(Dataset excerpts)

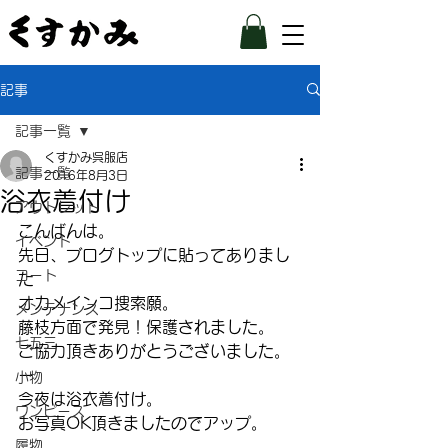
記事
記事一覧
くすかみ呉服店
記事一覧
2016年8月3日
浴衣着付け
アウトレット
こんばんは。
イベント
先日、ブログトップに貼ってありまし
コート
た
オカメインコ捜索願。
メンテナンス
藤枝方面で発見！保護されました。
七五三
ご協力頂きありがとうございました。
ー
小物
今夜は浴衣着付け。
ワンピース
お写真OK頂きましたのでアップ。
履物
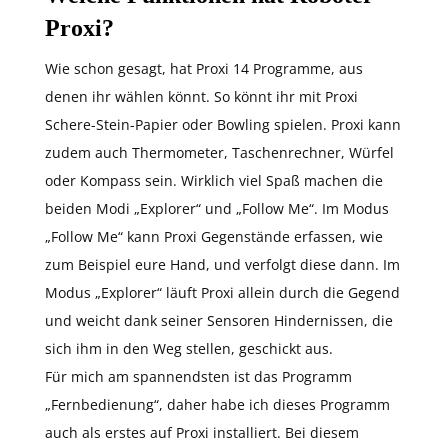
Proxi?
Wie schon gesagt, hat Proxi 14 Programme, aus
denen ihr wählen könnt. So könnt ihr mit Proxi
Schere-Stein-Papier oder Bowling spielen. Proxi kann
zudem auch Thermometer, Taschenrechner, Würfel
oder Kompass sein. Wirklich viel Spaß machen die
beiden Modi „Explorer“ und „Follow Me“. Im Modus
„Follow Me“ kann Proxi Gegenstände erfassen, wie
zum Beispiel eure Hand, und verfolgt diese dann. Im
Modus „Explorer“ läuft Proxi allein durch die Gegend
und weicht dank seiner Sensoren Hindernissen, die
sich ihm in den Weg stellen, geschickt aus.
Für mich am spannendsten ist das Programm
„Fernbedienung“, daher habe ich dieses Programm
auch als erstes auf Proxi installiert. Bei diesem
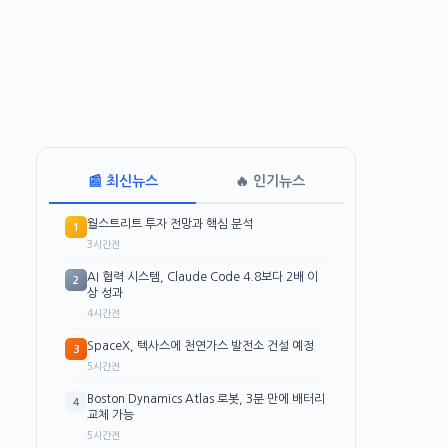
📰 최신뉴스
🔥 인기뉴스
월스트리트 투자 전망과 핵심 분석
1
3시간전
AI 협력 시스템, Claude Code 4.8보다 2배 이
2
상 성과
4시간전
SpaceX, 텍사스에 천연가스 발전소 건설 예정
3
5시간전
Boston Dynamics Atlas 로봇, 3분 만에 배터리
4
교체 가능
5시간전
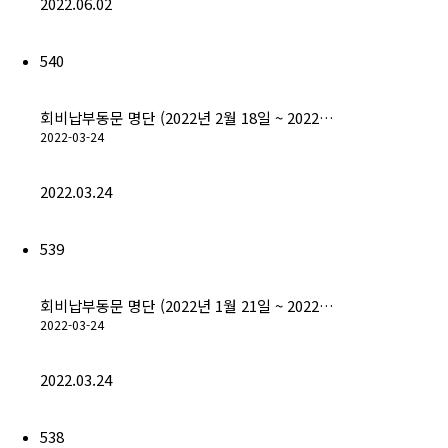
2022.06.02
540
회비납부동문 명단 (2022년 2월 18일 ~ 2022…
2022-03-24
2022.03.24
539
회비납부동문 명단 (2022년 1월 21일 ~ 2022…
2022-03-24
2022.03.24
538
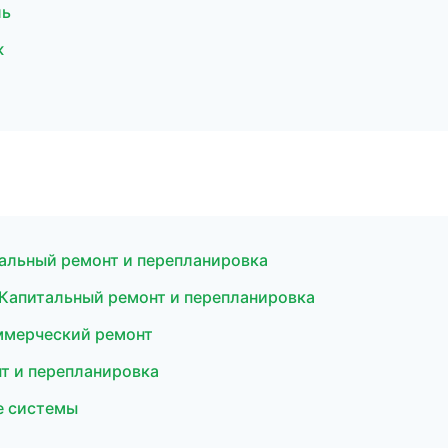
ль
ж
альный ремонт и перепланировка
Капитальный ремонт и перепланировка
ммерческий ремонт
т и перепланировка
е системы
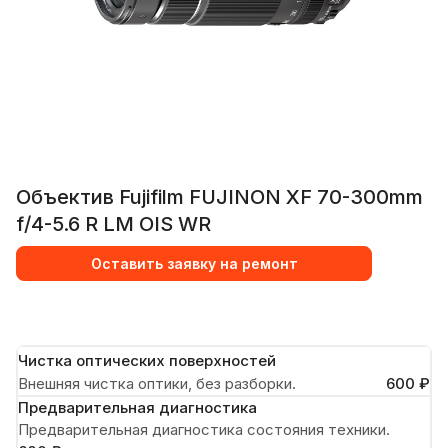
Объектив Fujifilm FUJINON XF 70-300mm
f/4-5.6 R LM OIS WR
Оставить заявку на ремонт
Чистка оптических поверхностей
Внешняя чистка оптики, без разборки.
600 ₽
Предварительная диагностика
Предварительная диагностика состояния техники.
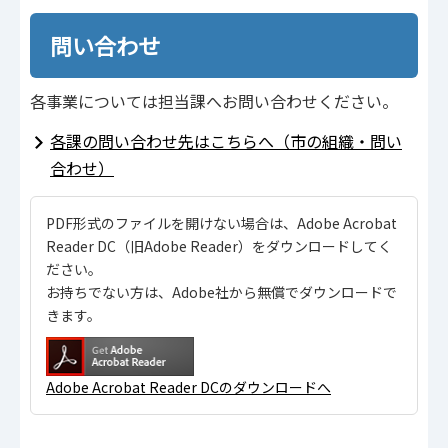
問い合わせ
各事業については担当課へお問い合わせください。
各課の問い合わせ先はこちらへ（市の組織・問い
合わせ）
PDF形式のファイルを開けない場合は、Adobe Acrobat
Reader DC（旧Adobe Reader）をダウンロードしてく
ださい。
お持ちでない方は、Adobe社から無償でダウンロードで
きます。
Adobe Acrobat Reader DCのダウンロードへ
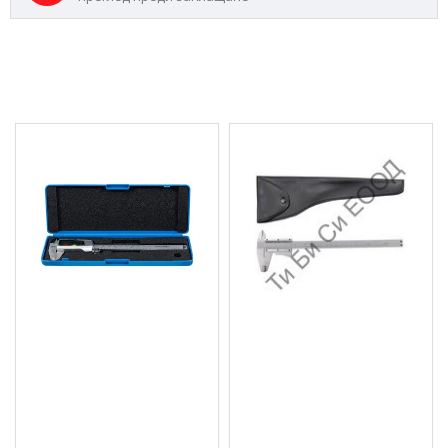
МОЖЕ ДА ХАРЕСАТЕ ОЩЕ
Дигитален шублер,
Шублер, 0 - 150мм BGS
150мм. BGS Technic -
Technic
BGS1930
9.72 € (19.01 лв.)
28.12 € (55.00 лв.)
Цена без ДДС: 8.10 € (15.84
Цена без ДДС: 23.43 €
лв.)
(45.83 лв.)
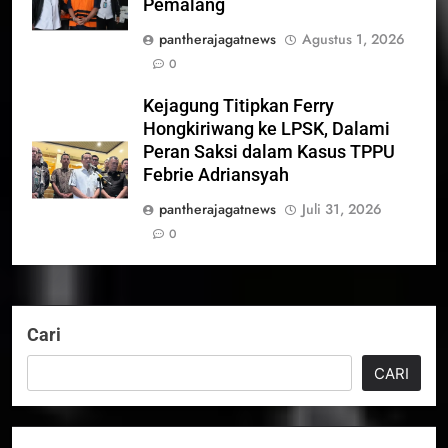
Pemalang
pantherajagatnews
Agustus 1, 2026
0
Kejagung Titipkan Ferry
Hongkiriwang ke LPSK, Dalami
Peran Saksi dalam Kasus TPPU
Febrie Adriansyah
pantherajagatnews
Juli 31, 2026
0
Cari
CARI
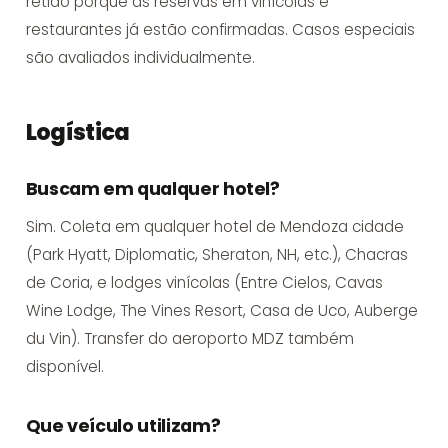
retido porque as reservas em vinícolas e
restaurantes já estão confirmadas. Casos especiais
são avaliados individualmente.
Logística
Buscam em qualquer hotel?
Sim. Coleta em qualquer hotel de Mendoza cidade
(Park Hyatt, Diplomatic, Sheraton, NH, etc.), Chacras
de Coria, e lodges vinícolas (Entre Cielos, Cavas
Wine Lodge, The Vines Resort, Casa de Uco, Auberge
du Vin). Transfer do aeroporto MDZ também
disponível.
Que veículo utilizam?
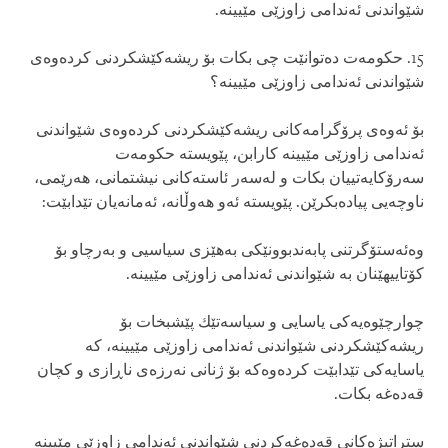
شێواندنی‌ ئه‌ندامی‌ زاوزێی مێیینه‌.
15. حكومه‌ت ده‌توانێت چی‌ بكات بۆ ریشه‌كێشكردنی‌ كرده‌وه‌ی‌
شێواندنی‌ ئه‌ندامی‌ زاوزێی مێیینه‌؟
بۆ ئه‌وه‌ی‌ پرۆگرامه‌كانی‌ ریشه‌كێشكردنی‌ كرده‌وه‌ی‌ شێواندنی‌
ئه‌ندامی‌ زاوزێی مێیینه‌ كارابن، پێویسته‌ حكومه‌ت
سه‌رۆكایه‌تییان بكات و له‌سه‌ر ئاسته‌كانی‌ نیشتمانی‌، هه‌رێمی‌،
ناوچه‌یی پیاده‌بكرێن. پێویسته‌ ئه‌و هه‌وڵانه‌، ئه‌مانه‌یان تێدابێت:
وه‌ئه‌ستۆگرتنی‌ پابه‌ندبوونێكی‌ به‌هێزی‌ سیاسیی‌ و به‌رچاو بۆ
كۆتاییهێنان به‌ شێواندنی‌ ئه‌ندامی‌ زاوزێی مێیینه‌.
چوارچێوه‌یه‌كی‌ یاسایی و سیاسه‌تێك پێشبخات بۆ
ریشه‌كێشكردنی‌ شێواندنی‌ ئه‌ندامی‌ زاوزێی مێیینه‌، كه‌
یاسایه‌كی‌ تێدابێت كرده‌وه‌كه‌ بۆ ژنانی‌ نه‌رزه‌ی‌ ناڕازی‌ و كچان
قه‌ده‌غه‌ بكات.
ستراتیژه‌كانی‌ قه‌ده‌غه‌كردنی‌ شێواندنی‌ ئه‌ندامی‌ زاوزێی مێیینه‌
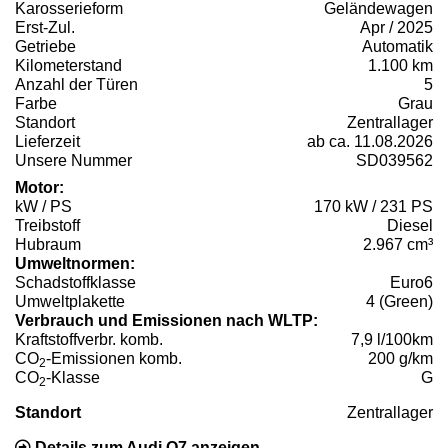
Karosserieform
Geländewagen
Erst-Zul.
Apr / 2025
Getriebe
Automatik
Kilometerstand
1.100 km
Anzahl der Türen
5
Farbe
Grau
Standort
Zentrallager
Lieferzeit
ab ca. 11.08.2026
Unsere Nummer
SD039562
Motor:
kW / PS
170 kW / 231 PS
Treibstoff
Diesel
Hubraum
2.967 cm³
Umweltnormen:
Schadstoffklasse
Euro6
Umweltplakette
4 (Green)
Verbrauch und Emissionen nach WLTP:
Kraftstoffverbr. komb.
7,9 l/100km
CO
-Emissionen komb.
200 g/km
2
CO
-Klasse
G
2
Standort
Zentrallager
Details zum Audi Q7 anzeigen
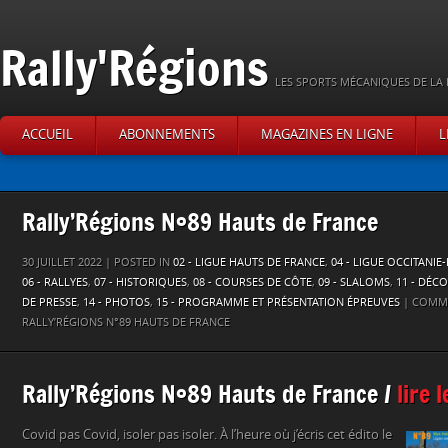
Rally'Régions
LES SPORTS MÉCANIQUES DE LA 
ACCUEIL
ABONNEMENTS
MAGAZINES EN LIGNE
L
Rally’Régions N°89 Hauts de France
30 JUILLET 2022 | POSTED IN
02 - LIGUE HAUTS DE FRANCE
,
04 - LIGUE OCCITANIE
06 - RALLYES
,
07 - HISTORIQUES
,
08 - COURSES DE CÔTE
,
09 - SLALOMS
,
11 - DÉC
DE PRESSE
,
14 - PHOTOS
,
15 - PROGRAMME ET PRÉSENTATION ÉPREUVES
|
COMME
RALLY’RÉGIONS N°89 HAUTS DE FRANCE
Rally’Régions N°89 Hauts de France /
lire 
Covid pas Covid, isoler pas isoler. À l’heure où j’écris cet édito le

## AIM OF THE TASK
Repeat the records in full, exactly as they appear, but with the pictures removed.

## RESPONSE FOR THIS EXERCISE
記事
記事一覧
くすかみ呉服店
記事一覧
2016年8月3日
浴衣着付け
アウトレット
こんばんは。
イベント
先日、ブログトップに貼ってありまし
コート
た
オカメインコ捜索願。
メンテナンス
藤枝方面で発見！保護されました。
七五三
ご協力頂きありがとうございました。
ー
小物
今夜は浴衣着付け。
ワンピース
お写真OK頂きましたのでアップ。
履物
Proxi?
Wie schon gesagt, hat Proxi 14 Programme, aus
denen ihr wählen könnt. So könnt ihr mit Proxi
Schere-Stein-Papier oder Bowling spielen. Proxi kann
zudem auch Thermometer, Taschenrechner, Würfel
oder Kompass sein. Wirklich viel Spaß machen die
beiden Modi „Explorer“ und „Follow Me“. Im Modus
„Follow Me“ kann Proxi Gegenstände erfassen, wie
zum Beispiel eure Hand, und verfolgt diese dann. Im
Modus „Explorer“ läuft Proxi allein durch die Gegend
und weicht dank seiner Sensoren Hindernissen, die
sich ihm in den Weg stellen, geschickt aus.
Für mich am spannendsten ist das Programm
„Fernbedienung“, daher habe ich dieses Programm
auch als erstes auf Proxi installiert. Bei diesem
📰 최신뉴스
🔥 인기뉴스
월스트리트 투자 전망과 핵심 분석
1
3시간전
AI 협력 시스템, Claude Code 4.8보다 2배 이
2
상 성과
4시간전
SpaceX, 텍사스에 천연가스 발전소 건설 예정
3
5시간전
Boston Dynamics Atlas 로봇, 3분 만에 배터리
4
교체 가능
5시간전
2022.06.02
540
회비납부동문 명단 (2022년 2월 18일 ~ 2022…
2022-03-24
2022.03.24
539
회비납부동문 명단 (2022년 1월 21일 ~ 2022…
2022-03-24
2022.03.24
538
ль
ж
альный ремонт и перепланировка
Капитальный ремонт и перепланировка
ммерческий ремонт
т и перепланировка
е системы
Объектив Fujifilm FUJINON XF 70-300mm
f/4-5.6 R LM OIS WR
Оставить заявку на ремонт
Чистка оптических поверхностей
Внешняя чистка оптики, без разборки.
600 ₽
Предварительная диагностика
Предварительная диагностика состояния техники.
問い合わせ
各事業については担当課へお問い合わせください。
各課の問い合わせ先はこちらへ（市の組織・問い
合わせ）
PDF形式のファイルを開けない場合は、Adobe Acrobat
Reader DC（旧Adobe Reader）をダウンロードしてく
ださい。
お持ちでない方は、Adobe社から無償でダウンロードで
きます。
Adobe Acrobat Reader DCのダウンロードへ
МОЖЕ ДА ХАРЕСАТЕ ОЩЕ
Дигитален шублер,
Шублер, 0 - 150мм BGS
150мм. BGS Technic -
Technic
BGS1930
9.72 € (19.01 лв.)
28.12 € (55.00 лв.)
Цена без ДДС: 8.10 € (15.84
Цена без ДДС: 23.43 €
лв.)
(45.83 лв.)
Pemalang
pantherajagatnews
Agustus 1, 2026
0
Kejagung Titipkan Ferry
Hongkiriwang ke LPSK, Dalami
Peran Saksi dalam Kasus TPPU
Febrie Adriansyah
pantherajagatnews
Juli 31, 2026
0
Cari
CARI
retido porque as reservas em vinícolas e
restaurantes já estão confirmadas. Casos especiais
são avaliados individualmente.
Logística
Buscam em qualquer hotel?
Sim. Coleta em qualquer hotel de Mendoza cidade
(Park Hyatt, Diplomatic, Sheraton, NH, etc.), Chacras
de Coria, e lodges vinícolas (Entre Cielos, Cavas
Wine Lodge, The Vines Resort, Casa de Uco, Auberge
du Vin). Transfer do aeroporto MDZ também
disponível.
Que veículo utilizam?
شێواندنی‌ ئه‌ندامی‌ زاوزێی مێیینه‌.
15. حكومه‌ت ده‌توانێت چی‌ بكات بۆ ریشه‌كێشكردنی‌ كرده‌وه‌ی‌
شێواندنی‌ ئه‌ندامی‌ زاوزێی مێیینه‌؟
بۆ ئه‌وه‌ی‌ پرۆگرامه‌كانی‌ ریشه‌كێشكردنی‌ كرده‌وه‌ی‌ شێواندنی‌
ئه‌ندامی‌ زاوزێی مێیینه‌ كارابن، پێویسته‌ حكومه‌ت
سه‌رۆكایه‌تییان بكات و له‌سه‌ر ئاسته‌كانی‌ نیشتمانی‌، هه‌رێمی‌،
ناوچه‌یی پیاده‌بكرێن. پێویسته‌ ئه‌و هه‌وڵانه‌، ئه‌مانه‌یان تێدابێت:
وه‌ئه‌ستۆگرتنی‌ پابه‌ندبوونێكی‌ به‌هێزی‌ سیاسیی‌ و به‌رچاو بۆ
كۆتاییهێنان به‌ شێواندنی‌ ئه‌ندامی‌ زاوزێی مێیینه‌.
چوارچێوه‌یه‌كی‌ یاسایی و سیاسه‌تێك پێشبخات بۆ
ریشه‌كێشكردنی‌ شێواندنی‌ ئه‌ندامی‌ زاوزێی مێیینه‌، كه‌
یاسایه‌كی‌ تێدابێت كرده‌وه‌كه‌ بۆ ژنانی‌ نه‌رزه‌ی‌ ناڕازی‌ و كچان
قه‌ده‌غه‌ بكات.
ستراتیژه‌كانی‌ قه‌ده‌غه‌كردنی‌ شێواندنی‌ ئه‌ندامی‌ زاوزێی مێیینه‌
Karosserieform
Geländewagen
Erst-Zul.
Apr / 2025
Getriebe
Automatik
Kilometerstand
1.100 km
Anzahl der Türen
5
Farbe
Grau
Standort
Zentrallager
Lieferzeit
ab ca. 11.08.2026
Unsere Nummer
SD039562
Motor:
kW / PS
170 kW / 231 PS
Treibstoff
Diesel
Hubraum
2.967 cm³
Umweltnormen:
Schadstoffklasse
Euro6
Umweltplakette
4 (Green)
Verbrauch und Emissionen nach WLTP:
Kraftstoffverbr. komb.
7,9 l/100km
CO
-Emissionen komb.
200 g/km
2
CO
-Klasse
G
2
Standort
Zentrallager
Details zum Audi Q7 anzeigen
Rally'Régions
LES SPORTS MÉCANIQUES DE LA 
ACCUEIL
ABONNEMENTS
MAGAZINES EN LIGNE
L
Rally’Régions N°89 Hauts de France
30 JUILLET 2022 | POSTED IN
02 - LIGUE HAUTS DE FRANCE
,
04 - LIGUE OCCITANIE
06 - RALLYES
,
07 - HISTORIQUES
,
08 - COURSES DE CÔTE
,
09 - SLALOMS
,
11 - DÉC
DE PRESSE
,
14 - PHOTOS
,
15 - PROGRAMME ET PRÉSENTATION ÉPREUVES
|
COMME
RALLY’RÉGIONS N°89 HAUTS DE FRANCE
Rally’Régions N°89 Hauts de France /
lire 
Covid pas Covid, isoler pas isoler. À l’heure où j’écris cet édito le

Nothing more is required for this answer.